Terraform 7: The terraform{} block & provider version constraints
easy⏱ 5 mincourseterraform
The terraform{} settings block
The terraform{} block holds settings for Terraform itself — not your infrastructure. Two things live here first: required_version (which Terraform CLI versions may run this code) and required_providers (which plugins to download and from where). Each provider entry names a source (namespace/type, resolved from the public Registry) and a version constraint.
terraform {
required_version = ">= 1.5.0"
required_providers {
azurerm = {
source = "hashicorp/azurerm"
version = "~> 4.0"
}
random = {
source = "hashicorp/random"
version = "~> 3.6"
}
}
}
The pessimistic operator ~>
~> allows the rightmost version component to increase, and nothing to its left. ~> 4.0 means >= 4.0.0 and < 5.0.0 — you get 4.x bug fixes and features but never the breaking 5.0 jump. ~> 4.3.1 is tighter: >= 4.3.1 and < 4.4.0. Always constrain providers so a fresh terraform init can't silently pull a major release that breaks your plan.

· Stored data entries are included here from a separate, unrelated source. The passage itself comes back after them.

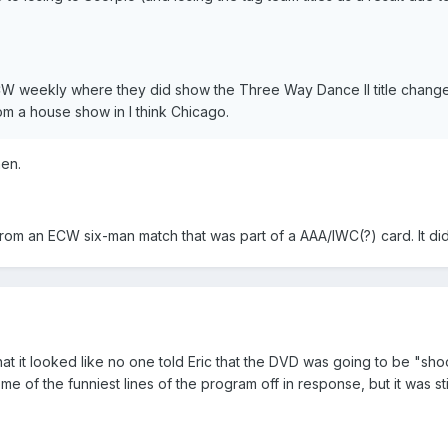
ECW weekly where they did show the Three Way Dance II title chan
m a house show in I think Chicago.
hen.
from an ECW six-man match that was part of a AAA/IWC(?) card. It did
at it looked like no one told Eric that the DVD was going to be "shoo
some of the funniest lines of the program off in response, but it was s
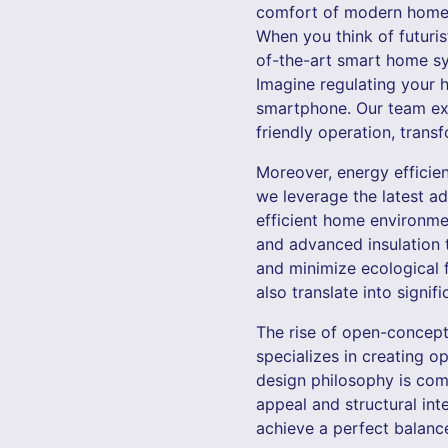
comfort of modern homes b
When you think of futuris
of-the-art smart home sy
Imagine regulating your h
smartphone. Our team exp
friendly operation, transf
Moreover, energy efficie
we leverage the latest ad
efficient home environme
and advanced insulation 
and minimize ecological f
also translate into signif
The rise of open-concept
specializes in creating o
design philosophy is com
appeal and structural int
achieve a perfect balance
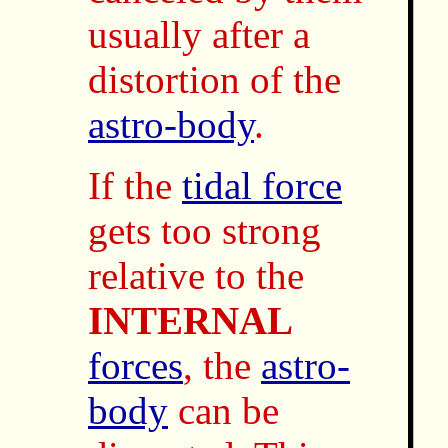
usually after a
distortion of the
astro-body
.
If the
tidal force
gets too strong
relative to the
INTERNAL
forces
, the
astro-
body
can be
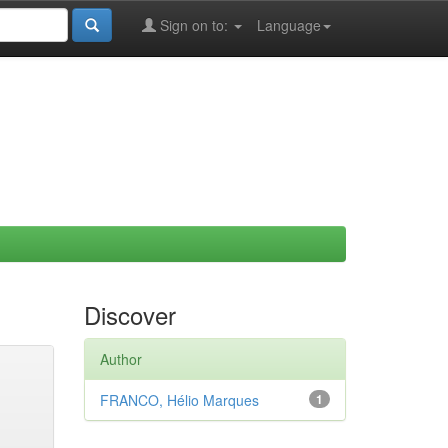
Sign on to:
Language
Discover
Author
FRANCO, Hélio Marques
1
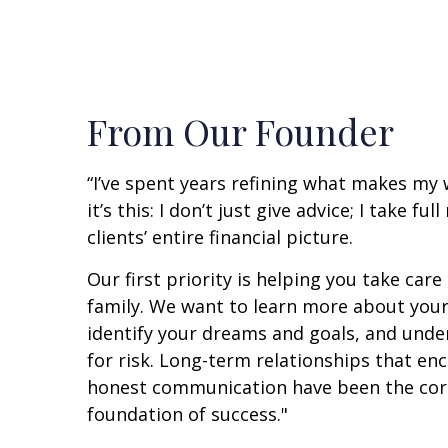
From Our Founder
“I’ve spent years refining what makes my
it’s this: I don’t just give advice; I take fu
clients’ entire financial picture.
Our first priority is helping you take care
family. We want to learn more about your
identify your dreams and goals, and unde
for risk. Long-term relationships that e
honest communication have been the cor
foundation of success."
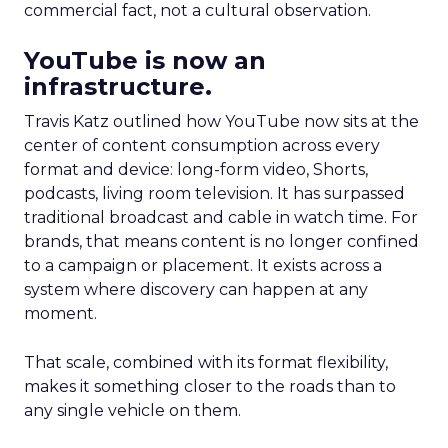
commercial fact, not a cultural observation.
YouTube is now an
infrastructure.
Travis Katz outlined how YouTube now sits at the
center of content consumption across every
format and device: long-form video, Shorts,
podcasts, living room television. It has surpassed
traditional broadcast and cable in watch time. For
brands, that means content is no longer confined
to a campaign or placement. It exists across a
system where discovery can happen at any
moment.
That scale, combined with its format flexibility,
makes it something closer to the roads than to
any single vehicle on them.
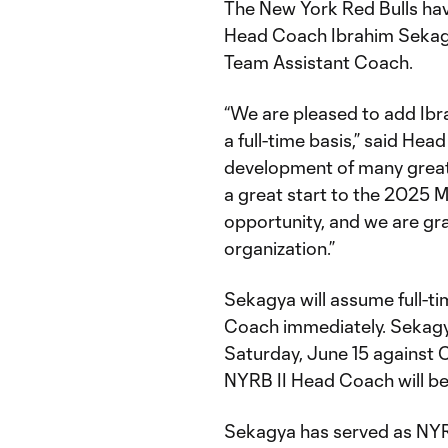
The New York Red Bulls hav
Head Coach Ibrahim Sekagy
Team Assistant Coach.
“We are pleased to add Ibra
a full-time basis,” said He
development of many great 
a great start to the 2025 
opportunity, and we are grat
organization.”
Sekagya will assume full-ti
Coach immediately. Sekagya’
Saturday, June 15 against
NYRB II Head Coach will be
Sekagya has served as NYR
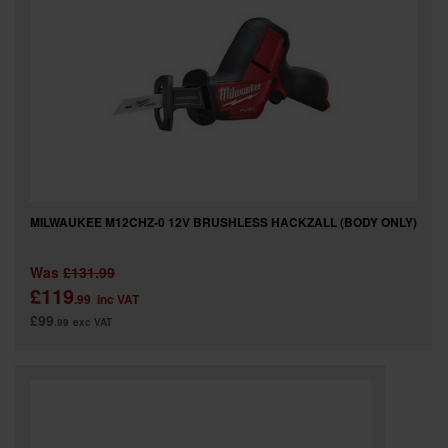
SPECIAL OFFERS
BRANDS
MILWAUKEE M12CHZ-0 12V BRUSHLESS HACKZALL (BODY ONLY)
Was
£131.99
£119
.99
inc VAT
£99
.99
exc VAT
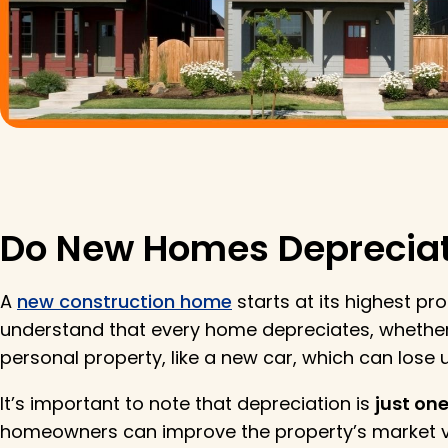
Do New Homes Deprecia
A
new construction home
starts at its highest pr
understand that every home depreciates, whether
personal property, like a new car, which can lose up
It’s important to note that depreciation is
just one
homeowners can improve the property’s market va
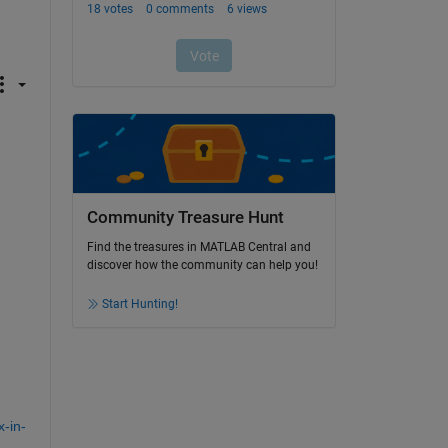
Community Treasure Hunt
Find the treasures in MATLAB Central and
discover how the community can help you!
Start Hunting!
-in-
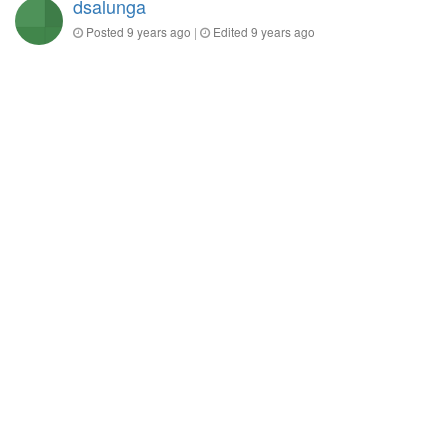
dsalunga
Posted
9 years ago
|
Edited
9 years ago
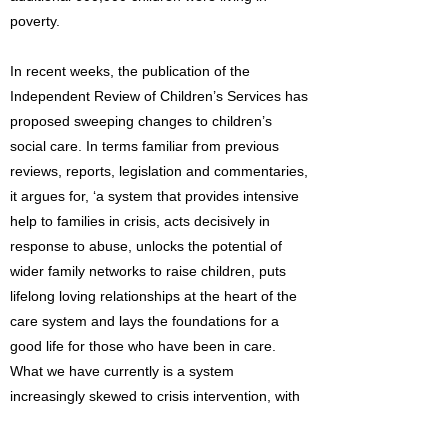
poverty.
In recent weeks, the publication of the
Independent Review of Children’s Services has
proposed sweeping changes to children’s
social care. In terms familiar from previous
reviews, reports, legislation and commentaries,
it argues for, ‘a system that provides intensive
help to families in crisis, acts decisively in
response to abuse, unlocks the potential of
wider family networks to raise children, puts
lifelong loving relationships at the heart of the
care system and lays the foundations for a
good life for those who have been in care.
What we have currently is a system
increasingly skewed to crisis intervention, with
outcomes for children that continue to be
unacceptably poor and costs that continue to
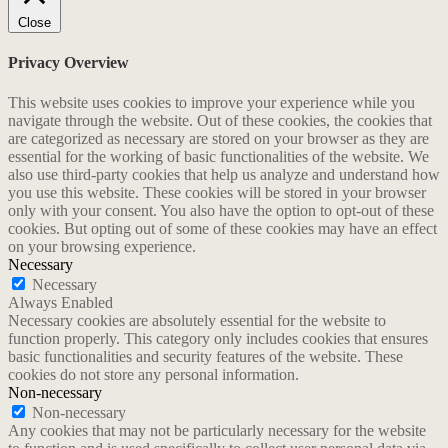
Close
Privacy Overview
This website uses cookies to improve your experience while you
navigate through the website. Out of these cookies, the cookies that
are categorized as necessary are stored on your browser as they are
essential for the working of basic functionalities of the website. We
also use third-party cookies that help us analyze and understand how
you use this website. These cookies will be stored in your browser
only with your consent. You also have the option to opt-out of these
cookies. But opting out of some of these cookies may have an effect
on your browsing experience.
Necessary
Necessary
Always Enabled
Necessary cookies are absolutely essential for the website to
function properly. This category only includes cookies that ensures
basic functionalities and security features of the website. These
cookies do not store any personal information.
Non-necessary
Non-necessary
Any cookies that may not be particularly necessary for the website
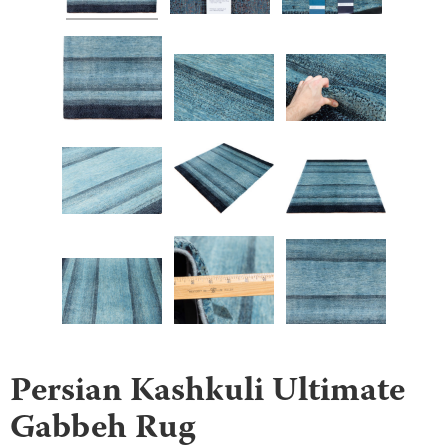
Persian Kashkuli Ultimate
Gabbeh Rug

# ~> 4.0 → >= 4.0.0, < 5.0.0 (allow 4.x)
# ~> 4.3 → >= 4.3.0, < 5.0.0 (allow 4.x, at least 4.3)
# ~> 4.3.1 → >= 4.3.1, < 4.4.0 (allow patches only)
# >= 3.2.0 → any version at or above 3.2.0 (no upper bound — risky)
The lock file pins the exact version
Your constraint is a range; terraform init then writes the exact selected version and its checksums to .terraform.lock.hcl. Commit that lock file — it guarantees teammates and CI resolve the identical provider build. Run terraform init -upgrade to move within your constraint and refresh the lock.
Model a provider requirement
Build a providerReq object with keys source ("hashicorp/azurerm") and version ("~> 4.0"). Write a function allowedRange(constraint: string) that, for a ~> X.0 constraint, returns the string ">= X.0.0, < (X+1).0.0". Log allowedRange(providerReq.version) — for ~> 4.0 it must print >= 4.0.0, < 5.0.0.